### TASK OBJECTIVE
Across the material that follows, tally each line in which "Rickie" occurs, and state the total alone.

◇ ◇ ◇

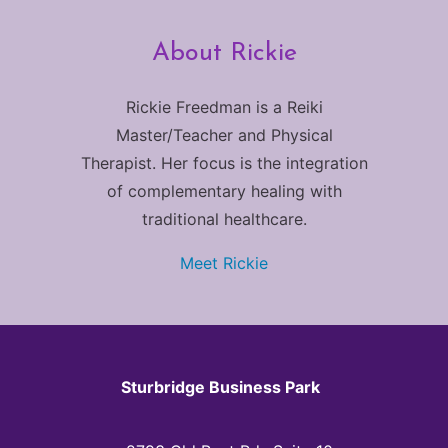
About Rickie
Rickie Freedman is a Reiki
Master/Teacher and Physical
Therapist. Her focus is the integration
of complementary healing with
traditional healthcare.
Meet Rickie
Sturbridge Business Park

◇ ◇ ◇

### RESPONSE AREA
3